Failed to stop/kill containers

Similar to
https://forums.balena.io/t/what-does-status-unhealthy-mean-and-why-wont-this-container-pause/5279
https://forums.balena.io/t/balena-engine-containerd-connection-issues-physical-power-cycle-required/5438

Following error occurs when trying to reboot/restart/update/stop/kill containers on Jetson Nano device;

connection error: desc = “transport: dial unix /var/run/balena-engine/containerd/balena-engine-containerd.sock: connect: connection refused”: unknown

Device seems to be in complete lock due to this error.

remote support is open and device is reachable at:
UUID: 841a3e74d517c409a34176245d0d10e9

Hi,
It looks like containerd on your device stopped working. In the newer version of balenaOS we enhanced our health checks to automatically detect this kind of failure (see https://github.com/balena-os/meta-balena/issues/1391).

I will try restarting balena engine service on your device if you don’t mind.

If you will, please. I don’t have physical access to this device.

balena engine service has been restarted, and the device seems to function normally - it applied the target release successfully from what I can see.

I would suggest upgrading to the latest available version of balenaOS. As I mentioned health checks there are improved, and such failures should be handled automatically. Though, please note that this device runs a development build of the OS, so you will need to upgrade it manually, reflashing the device - we currently don’t support over-the-air updates for development builds.
If it’s a production device, we strongly recommend switching to production build.

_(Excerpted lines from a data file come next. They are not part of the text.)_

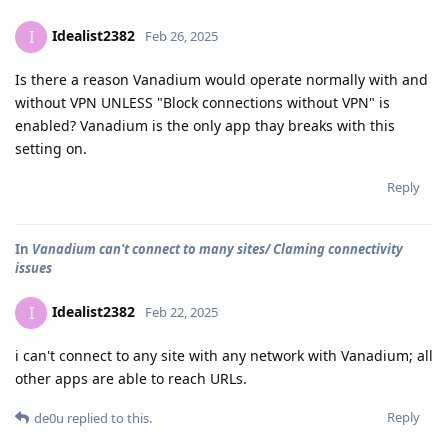
Idealist2382
I
Feb 26, 2025
Is there a reason Vanadium would operate normally with and
without VPN UNLESS "Block connections without VPN" is
enabled? Vanadium is the only app thay breaks with this
setting on.
Reply
In
Vanadium can't connect to many sites/ Claming connectivity
issues
Idealist2382
I
Feb 22, 2025
i can't connect to any site with any network with Vanadium; all
other apps are able to reach URLs.
Reply
de0u
replied to this.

Also, please note that you have container_name on one of the services in your docker-compose file, and it’s not supported by the supervisor running on the device and is simply ignored. It’s ok to have it there - just want to make sure you understand it has no effect.

Please let us know if the device looks good now.

Hi,
I have a similar problem.

I am running balena OS [balenaOS 2.47.0+rev1] which is the latest available for an rpi 3B+ and rosetta@home. I have 3 devices all the same and all the same os. One of them keeps failing with the messages:

Killing service ‘ui sha256:677ac37d9eeb9b74025d272bc8c756e85a0fd543642ff7cb4b86062b2e1589cc’
23.09.20 20:52:35 (+0200) Failed to kill service ‘ui sha256:677ac37d9eeb9b74025d272bc8c756e85a0fd543642ff7cb4b86062b2e1589cc’ due to '(HTTP code 409) unexpected - You cannot remove a running container 93d21d5e6187458187171b803962ac9b4bdc7bab2d079afb9c1f2cecf5b6c2a8. Stop the container before attempting removal or force remove ’
23.09.20 20:52:36 (+0200) Killing service ‘ui sha256:677ac37d9eeb9b74025d272bc8c756e85a0fd543642ff7cb4b86062b2e1589cc’

Any help would be great!

Thanks!
bob

We have the same issue as you on many hundreds of devices.

Has there been any resolution for this?

Hi @gratefulfrog and @shawaj, unfortunately we have observed this type of error when the container is refusing to exit. This may happen for different reasons: the container has a hold on a kernel resource, it is using a hardware device that may be malfunctioning. Sometimes the output of dmesg can show some information on possible causes of the malfunction.

Trying to kill the container directly using balena kill <container> will generally fail too, as it is the container that is in a state that it cannot be killed. There have been reports than doing balena rm --force <container> can work, or restarting the engine using systemctl restart balena can help too, but it may depend on the root cause.

If you have a device with a supervisor that is showing this message right now, please enable support access and let us know so we can take a look, try to pinpoint the underlying cause and run some tests.

Thank you.